Generics do save money – more than $1.5bn between 2007 and 2017 in the US, according to the FDA, and more than $1trn between 2002 and 2011 according to the Generic Pharmaceutical Association. In the UK, generic prescribing by the National Health Service is estimated to have saved more than £7bn from 1976 to 2013. All things being equal, that seems like a good thing. If greedy pharmaceutical companies oppose it, that also seems to be a good thing. But it might not be.

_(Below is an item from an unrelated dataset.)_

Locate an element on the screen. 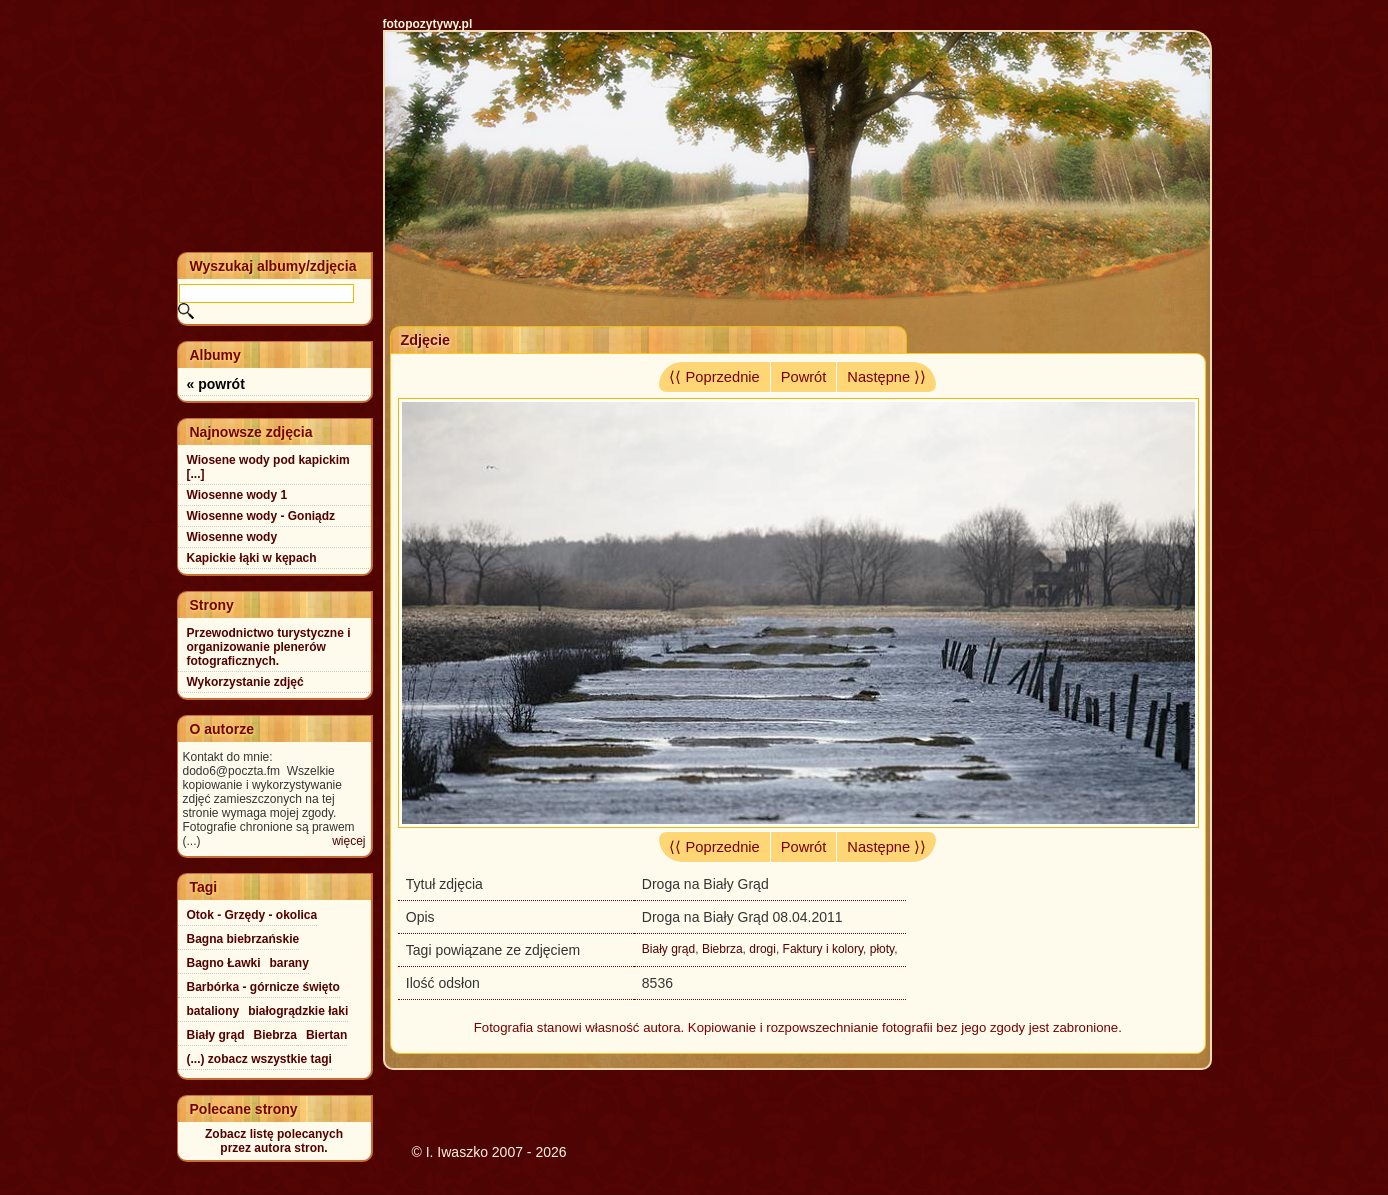  Bagno Ławki is located at coordinates (224, 963).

While Big Pharma overplays the risks associated with alternatives to its products, 80% of generic drugs in the US are made overseas in India and China, some at least in sweatshop conditions with “significant violations” and “significant deviations” of standard pharmaceutical practices, including failure to prevent contamination and “producing adulterated drugs”.

What Big Pharma does not tell people is that 80% of non-generic drugs are also made overseas.

Generics are not a panacea. Big Pharma does need to make money. And the world’s healthcare systems need affordable, effective medicines. It would be easier if everyone worked together rather than fighting each other.